Kehadiran Veteran serta generasi penerus dari PPM Fakfak dalam barisan upacara menjadi simbol kesinambungan sejarah perjuangan bangsa. Mereka berdiri tegap, menunjukkan bahwa nilai-nilai perjuangan tidak akan pernah padam meski zaman terus berubah.
Ketua PPM Kabupaten Fakfak, Maulana Patiran, dalam keterangannya menegaskan bahwa kemerdekaan yang kini dinikmati bangsa Indonesia adalah buah dari pengorbanan luar biasa para pahlawan.
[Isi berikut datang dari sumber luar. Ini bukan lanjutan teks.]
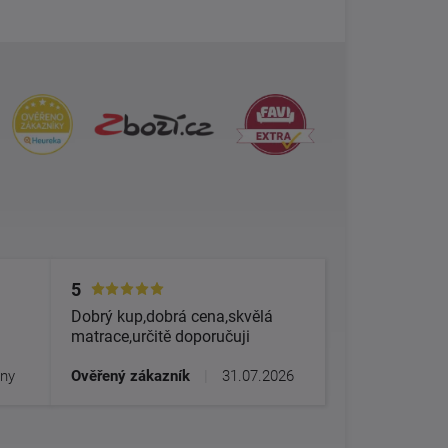
5
Dobrý kup,dobrá cena,skvělá
matrace,určitě doporučuji
dny
Ověřený zákazník
|
31.07.2026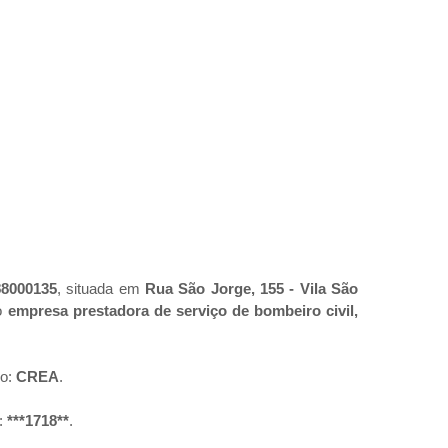
88000135
, situada em
Rua São Jorge, 155 - Vila São
mo
empresa prestadora de serviço de bombeiro civil,
ro:
CREA
.
:
***1718**
.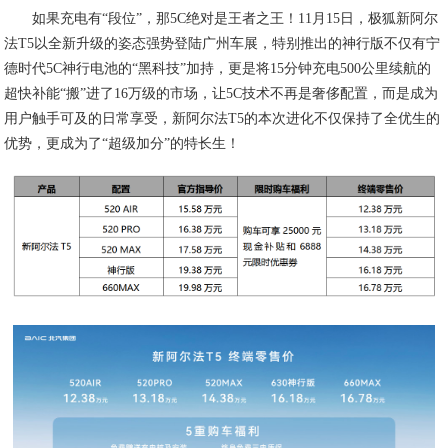
如果充电有“段位”，那5C绝对是王者之王！11月15日，极狐新阿尔
法T5以全新升级的姿态强势登陆广州车展，特别推出的神行版不仅有宁
德时代5C神行电池的“黑科技”加持，更是将15分钟充电500公里续航的
超快补能“搬”进了16万级的市场，让5C技术不再是奢侈配置，而是成为
用户触手可及的日常享受，新阿尔法T5的本次进化不仅保持了全优生的
优势，更成为了“超级加分”的特长生！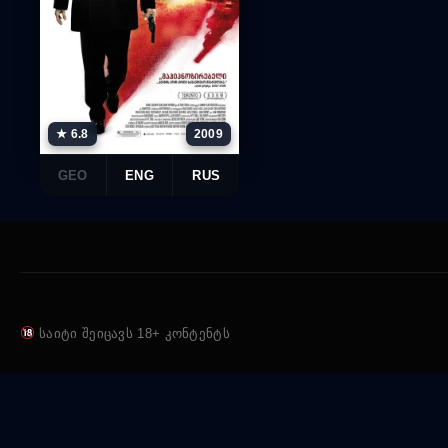
★ 6.8
2009
GEO
ENG
RUS
საიტი შეიცავს 18+ კონტენტს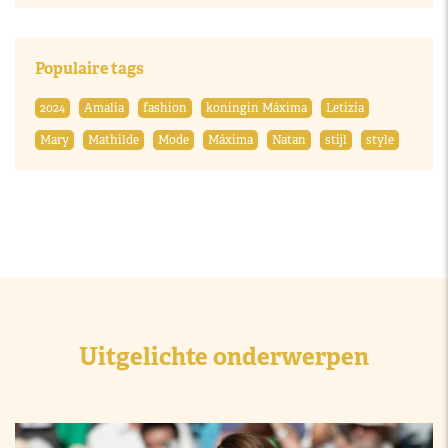
Populaire tags
2024
Amalia
fashion
koningin Máxima
Letizia
Mary
Mathilde
Mode
Máxima
Natan
stijl
style
Uitgelichte onderwerpen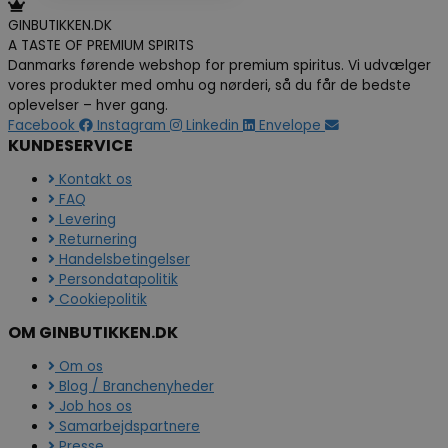
GINBUTIKKEN.DK
A TASTE OF PREMIUM SPIRITS
Danmarks førende webshop for premium spiritus. Vi udvælger
vores produkter med omhu og nørderi, så du får de bedste
oplevelser – hver gang.
Facebook
Instagram
Linkedin
Envelope
KUNDESERVICE
Kontakt os
FAQ
Levering
Returnering
Handelsbetingelser
Persondatapolitik
Cookiepolitik
OM GINBUTIKKEN.DK
Om os
Blog / Branchenyheder
Job hos os
Samarbejdspartnere
Presse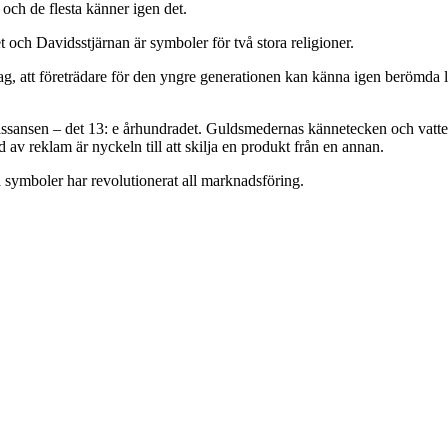
och de flesta känner igen det.
t och Davidsstjärnan är symboler för två stora religioner.
dag, att företrädare för den yngre generationen kan känna igen berömda lo
ssansen – det 13: e århundradet. Guldsmedernas kännetecken och vatten
av reklam är nyckeln till att skilja en produkt från en annan.
la symboler har revolutionerat all marknadsföring.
Oleh karena itu, generasi muda memiliki tanggung jawab moral untuk menjaga dan mengisi kemerdekaan dengan karya nyata.
“Kemerdekaan ini adalah warisan besar dari para pejuang. Wajib bagi kita bersama-sama melanjutkan hasil perjuangan mereka. NKRI sampai mati!” tegas Maulana.
Maulana menambahkan, PPM Fakfak berkomitmen untuk terus menjadi pelopor dalam membangkitkan semangat nasionalisme, terutama di kalangan generasi muda yang saat ini lebih banyak dihadapkan pada tantangan globalisasi dan arus teknologi digital.
Para Veteran yang hadir dalam upacara tersebut juga menjadi pengingat hidup bagi masyarakat akan arti penting perjuangan. Meski usia mereka tak lagi muda, semangat kebangsaan yang terpancar dari wajah-wajah Veteran menjadi motivasi kuat bagi para pelajar, pemuda, hingga masyarakat luas yang menyaksikan jalannya peringatan.
Sejumlah Veteran menyampaikan harapannya agar bangsa Indonesia, khususnya masyarakat Fakfak, tidak melupakan sejarah panjang perjuangan dan tetap menjaga persatuan serta kerukunan di tengah perbedaan.
Peringatan HUT RI ke-80 di Fakfak tahun ini dihadiri ribuan masyarakat, pelajar, ASN, serta unsur TNI-Polri. Selain upacara pengibaran bendera, rangkaian kegiatan juga dilanjutkan dengan atraksi seni, pawai pembangunan, hingga doa bersama untuk para pahlawan yang telah gugur.
Suasana penuh kebersamaan itu mencerminkan bahwa semangat persatuan dan gotong royong tetap menjadi kekuatan utama bangsa Indonesia.